Crab-trap thief Steven Shutt has a long history of marine enforcement violations

BAY MINETTE, Al.
A Baldwin County jury this week found a crab fisherman guilty of stealing dozens of commercial crab traps.
Lt. Trey Pose of the Alabama Marine Resources Enforcement Division said the jury’s decision is the largest crab-related conviction in the division’s history based on the value of the stolen traps.
Steven Randall Shutt crab trap thief.jpg
Steven Randall Shutt
Pose said Friday that officers began looking into Steven Randall Shutt after they were informed in Oct. 2009 that he had been talking about getting into the crab business by stealing other fishermen’s traps.
Officers then tracked Shutt’s activities over the next several months but were not able to catch him in possession of any stolen traps, Pose said.
On Feb. 16, 2010, Pose said, he received a tip that Shutt was about to launch his boat loaded with crab traps into Little Lagoon west of Gulf Shores.
When the deployed traps were checked, Pose said, he was able to identify several as belonging to other crabbers.
Officers called Shutt to the scene, where he claimed all of the traps were his.
Pose said officers later discovered 50 traps at Shutt’s house. He then told officers that he had either snagged the traps in his gill net or bought them from shrimp boats that had brought the traps onboard in nets, according to Pose.

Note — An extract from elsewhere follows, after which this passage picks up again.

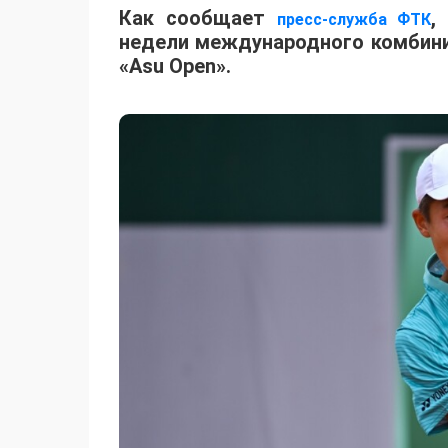
Как сообщает
,
пресс-служба ФТК
недели международного комбинир
«Asu Open».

Shutt told officers he paid $5 each for the traps off the shrimp boats, but he could not remember the names of the boats.

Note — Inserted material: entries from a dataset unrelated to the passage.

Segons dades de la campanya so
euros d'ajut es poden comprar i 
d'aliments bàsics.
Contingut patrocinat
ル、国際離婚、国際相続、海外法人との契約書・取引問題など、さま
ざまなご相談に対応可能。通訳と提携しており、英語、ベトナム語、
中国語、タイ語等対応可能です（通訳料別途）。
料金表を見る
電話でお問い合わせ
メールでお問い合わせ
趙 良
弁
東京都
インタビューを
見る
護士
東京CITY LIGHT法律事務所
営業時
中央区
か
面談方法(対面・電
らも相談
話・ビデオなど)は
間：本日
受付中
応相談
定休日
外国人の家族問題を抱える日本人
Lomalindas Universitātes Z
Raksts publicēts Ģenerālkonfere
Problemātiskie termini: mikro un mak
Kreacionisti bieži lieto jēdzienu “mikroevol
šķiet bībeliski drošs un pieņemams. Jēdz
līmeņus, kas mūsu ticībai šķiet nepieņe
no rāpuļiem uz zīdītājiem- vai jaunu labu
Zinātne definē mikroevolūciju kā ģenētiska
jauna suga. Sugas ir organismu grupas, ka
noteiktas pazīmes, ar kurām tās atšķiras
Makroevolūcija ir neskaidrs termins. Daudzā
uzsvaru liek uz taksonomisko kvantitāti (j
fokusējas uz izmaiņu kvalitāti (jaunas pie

Pose said the traps Shutt claimed to have caught in his gill net should have been immediately returned to the water.
Ultimately, officers confirmed that 45 of the traps belonged to other crabbers. Several still had the true owners’ names etched on the traps. Others were identified through their unique construction, Pose said.

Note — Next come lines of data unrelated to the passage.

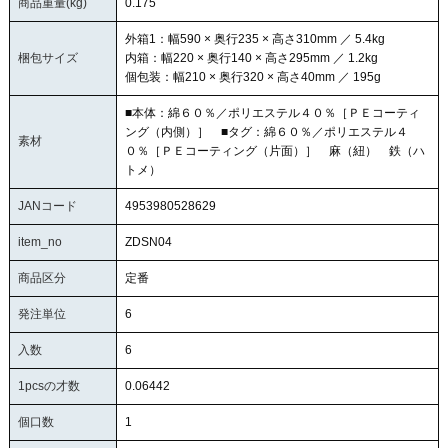
商品重量(kg)
0.175
外箱1：幅590 × 奥行235 × 高さ310mm ／ 5.4kg
梱包サイズ
内箱：幅220 × 奥行140 × 高さ295mm ／ 1.2kg
個包装：幅210 × 奥行320 × 高さ40mm ／ 195g
■本体：綿６０％／ポリエステル４０％［ＰＥコーティ
ング（内側）］ ■タグ：綿６０％／ポリエステル４
素材
０％［ＰＥコーティング（片面）］ 麻（紐） 鉄（ハ
トメ）
JANコード
4953980528629
item_no
ZDSN04
商品区分
定番
発注単位
6
入数
6
1pcsの才数
0.06442
個口数
1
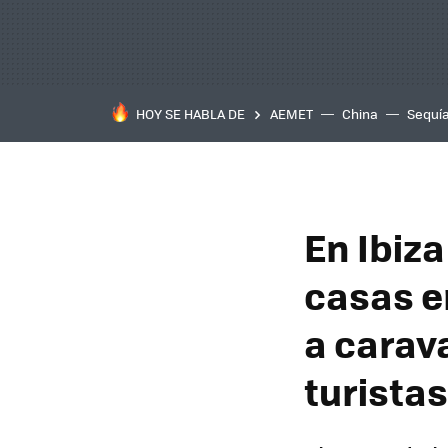
HOY SE HABLA DE
AEMET
China
Sequí
En Ibiz
casas e
a carava
turistas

Three active Baldwin County crab fishermen owned 25 of the traps while the remainder were owned by fishermen who had moved away from the area, Pose said.
Each trap has a value of between $35 and $45, according to Pose.
Shutt has a long history with marine enforcement officers with charges for 11 previous violations relating to use of a commercial gillnet, according to Pose.
Several convictions caused him to lose his commercial gill-net license several years ago, Pose said.
Shutt was first convicted by a Baldwin County District Court judge during a bench trial in April 2010. He appealed that decision to Baldwin County Circuit Court, where the trial was held this week.
His sentencing hearing is scheduled for Jan. 12.
In addition to possible prison time, Shutt faces fines and restitution, Pose said.
Pose said the case highlights the persistent problem on Mobile Bay of people stealing commercial and recreational crab traps and the crabs inside, especially among the small community of roughly 10 active crab fishermen working out of Baldwin County.
“Whether it’s Steven Shutt stealing their traps or a recreational fisherman taking a couple dozen crabs then throwing the trap back in the water and thinking it’s OK, it’s stealing,” Pose said. “This is how these people put food on the table.”